"I didn't see how much pain some of the people I loved most were going through."
In an era before iPhones and Instagram, Soleil Moon Frye still managed to document her life in a way most people in the '90s didn't.
Not only did she keep a diary starting at the age of 12, but she also followed her friends around with a video camera, kept all their messages on her answering machines and took more photos than the average teen. Now, 30-something years later, she's sharing that treasure trove of memories with the world in a new documentary called "Kid '90," a project that wound up being far more emotional than the 44-year-old actress ever expected.

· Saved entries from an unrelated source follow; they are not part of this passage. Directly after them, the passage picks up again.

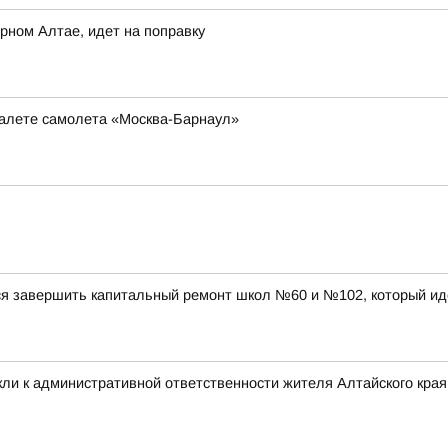
рном Алтае, идет на поправку
туалете самолета «Москва-Барнаул»
ся завершить капитальный ремонт школ №60 и №102, который ид
ли к административной ответственности жителя Алтайского края 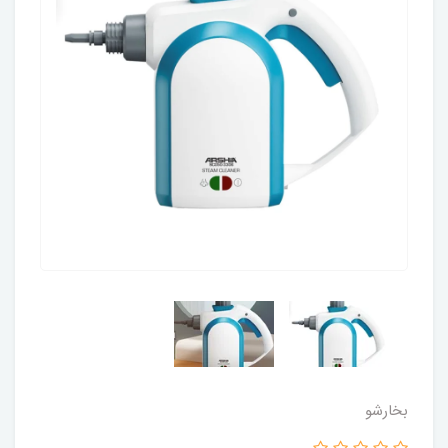
بخارشو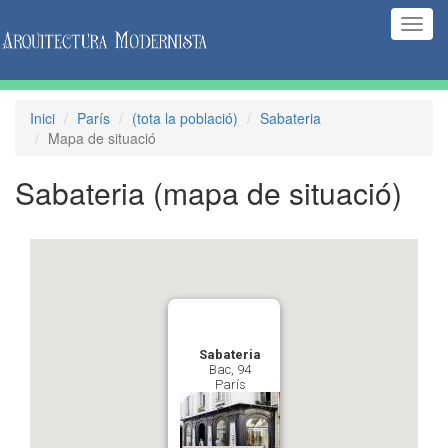
(Inte
naveg
Inici
París
(tota la població)
Sabateria
Mapa de situació
Sabateria
(mapa de situació)
Sabateria
Bac, 94
París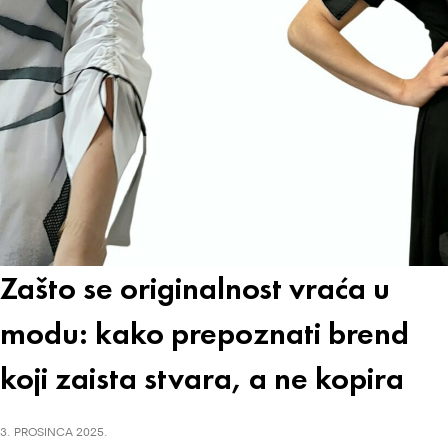
Zašto se originalnost vraća u
modu: kako prepoznati brend
koji zaista stvara, a ne kopira
3. PROSINCA 2025.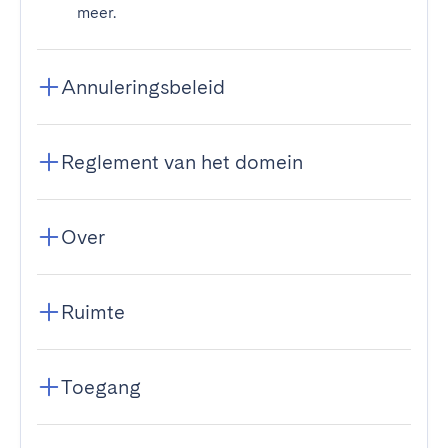
meer.
Annuleringsbeleid
Reglement van het domein
Over
Ruimte
Toegang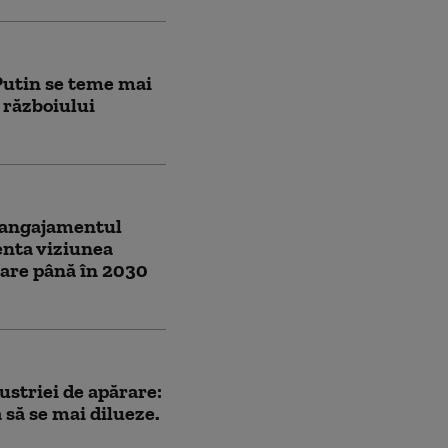
 Putin se teme mai
 războiului
 angajamentul
nta viziunea
are până în 2030
ustriei de apărare:
 să se mai dilueze.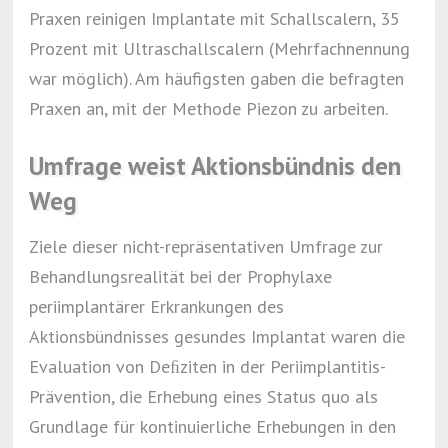
Praxen reinigen Implantate mit Schallscalern, 35
Prozent mit Ultraschallscalern (Mehrfachnennung
war möglich). Am häufigsten gaben die befragten
Praxen an, mit der Methode Piezon zu arbeiten.
Umfrage weist Aktionsbündnis den
Weg
Ziele dieser nicht-repräsentativen Umfrage zur
Behandlungsrealität bei der Prophylaxe
periimplantärer Erkrankungen des
Aktionsbündnisses gesundes Implantat waren die
Evaluation von Deﬁziten in der Periimplantitis-
Prävention, die Erhebung eines Status quo als
Grundlage für kontinuierliche Erhebungen in den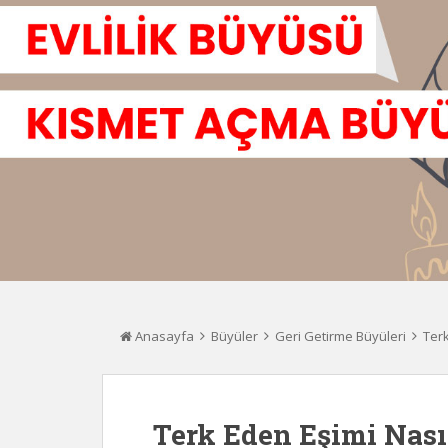
Anasayfa
Büyüler
Geri Getirme Büyüleri
Terk
Terk Eden Eşimi Nasıl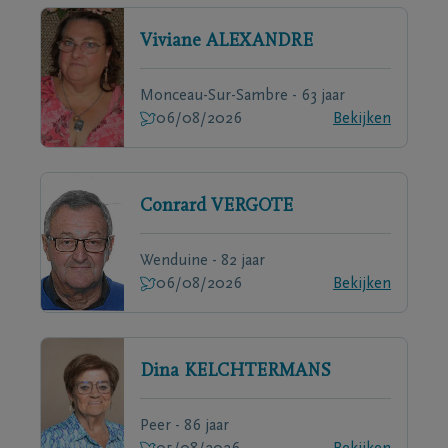
Viviane
ALEXANDRE
Monceau-Sur-Sambre - 63 jaar
06/08/2026
Bekijken
Conrard
VERGOTE
Wenduine - 82 jaar
06/08/2026
Bekijken
Dina
KELCHTERMANS
Peer - 86 jaar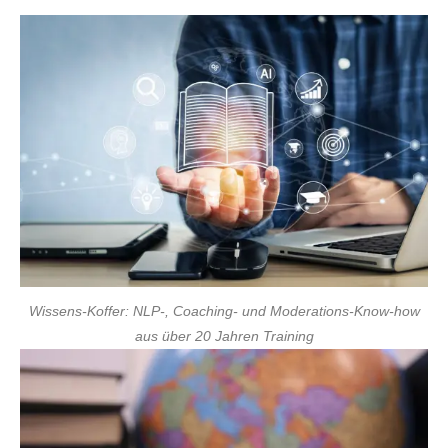
Wissens-Koffer: NLP-, Coaching- und Moderations-Know-how
aus über 20 Jahren Training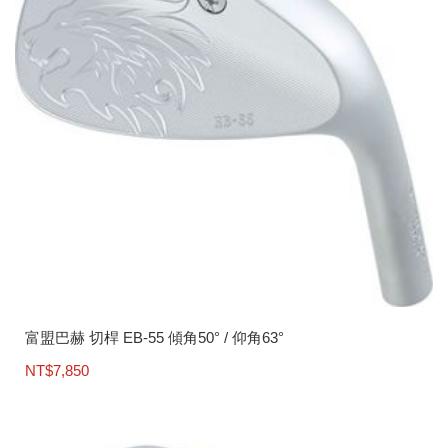
富盟巴赫 切桿 EB-55 傾角50° / 仰角63°
NT$
7,850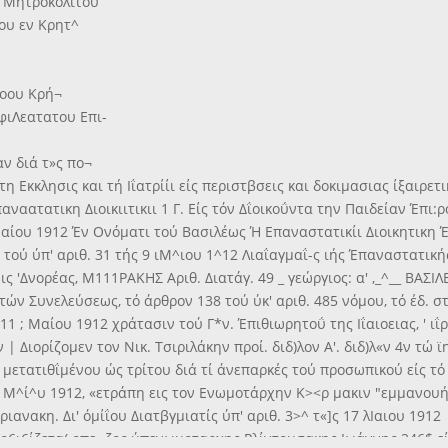
 Μητροκολιτου
δου εν Κρητ^
όοου Κρή¬
φιΛεατατου Επι-
ν διά τ»ς πο¬
η Εκκλησις και τή Ιΐατρίίι είς περιστβσεις και δοκιμασιας ίξαιρετι
αατατικη Διοικιιτικιι 1 Γ. Είς τόν Δΐοικοΰντα την Παιδείαν Έπι:ρο
Μαίου 1912 Έν Ονόματι τού Βασιλέως Ή Επαναστατικίι Διοικητικη 
ύ ύπ' αριθ. 31 τής 9 ιΜ^ιου 1^12 Λιαΐαγμαΐ-ς ιής Έπαναστατικής 
ς 'Δνορέας, Μ111ΡΑΚΗΣ Αριθ. Διατάγ. 49 _ γεώργιος: α' ,_^__ ΒΑΣ
ν Συνελεύσεως, τό άρθρον 138 τού ύκ' αριθ. 485 νόμου, τό έδ. στ
ς 11 ; Μαίου 1912 χράτασιν τού Γ*ν. Έπιθιωρητοΰ της Ιΐαιοειας, ' ι
| Διορίζομεν τον Νικ. Τσιριλάκην προί. διδ)λον Α'. διδ)λ«ν 4ν τώ
λου μετατιθΐμένου ώς τρίτου διά τί άνεπαρκές τού προσωπικού είς 
ής 9 Μ^ί^υ 1912, «ετράπη εις τον Ενωμοτάρχην Κ><ρ μακιν "εμμανο
ριανακη. Δι' όμίΐου Διατβγμιατίς ύπ' αριθ. 3>^ τ«]ς 17 λΙαιου 1912
πο6ι6ίζετα( οπε- ζος ύπενωμοταρχης Ρλίντουσακης Ιωάννης 246$ ε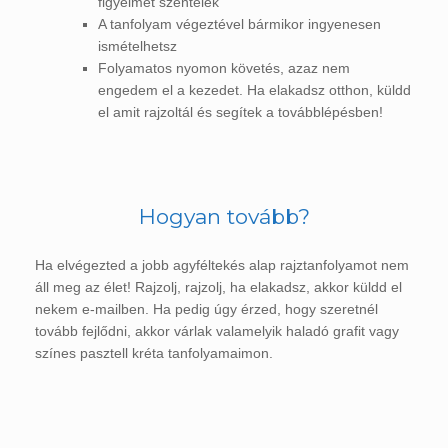
figyelmet szentelek
A tanfolyam végeztével bármikor ingyenesen
ismételhetsz
Folyamatos nyomon követés, azaz nem
engedem el a kezedet. Ha elakadsz otthon, küldd
el amit rajzoltál és segítek a továbblépésben!
Hogyan tovább?
Ha elvégezted a jobb agyféltekés alap rajztanfolyamot nem
áll meg az élet! Rajzolj, rajzolj, ha elakadsz, akkor küldd el
nekem e-mailben. Ha pedig úgy érzed, hogy szeretnél
tovább fejlődni, akkor várlak valamelyik haladó grafit vagy
színes pasztell kréta tanfolyamaimon.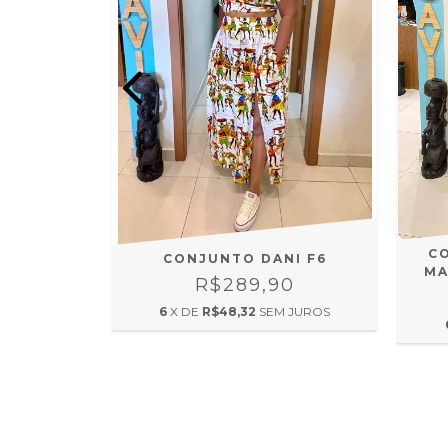
ED MAIS
C
CONJUNTO DANI F6
MA
R$289,90
0
6
X DE
R$48,32
SEM JUROS
 JUROS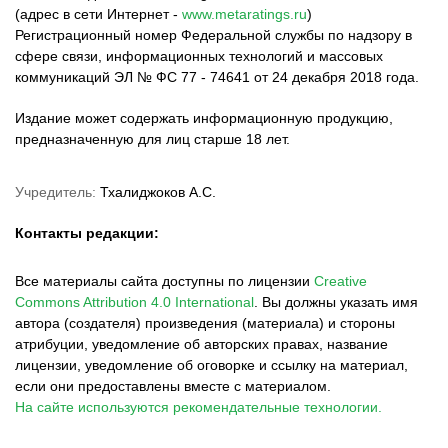
(адрес в сети Интернет -
www.metaratings.ru
)
Регистрационный номер Федеральной службы по надзору в
сфере связи, информационных технологий и массовых
коммуникаций ЭЛ № ФС 77 - 74641 от 24 декабря 2018 года.
Издание может содержать информационную продукцию,
предназначенную для лиц старше 18 лет.
Учредитель:
Тхалиджоков А.С.
Контакты редакции:
Все материалы сайта доступны по лицензии
Creative
Commons Attribution 4.0 International
.
Вы должны указать имя
автора (создателя) произведения (материала) и стороны
атрибуции, уведомление об авторских правах, название
лицензии, уведомление об оговорке и ссылку на материал,
если они предоставлены вместе с материалом.
На сайте используются рекомендательные технологии.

"I went into it literally wondering if things had happened the way I remembered them. I had remembered our lives being so joyful and so full of life and so blissful and really I didn't realize that I was opening Pandora's box," she explained to TooFab about the project, which hits Hulu on Friday.
"I think on a subconscious level, I probably locked it away for so long because I had lost some of my closest friends so young. So, on a subconscious level, I think I probably wasn't ready to look back at it," she explained. "And it was only about four years ago when I was wondering if things happened the way I remembered them that I started unlocking the vault. I didn't intend for the documentary to be about me. I really was so focused on making it about everybody but me. And then it ultimately became very much a coming of age story of the teen me and adult me."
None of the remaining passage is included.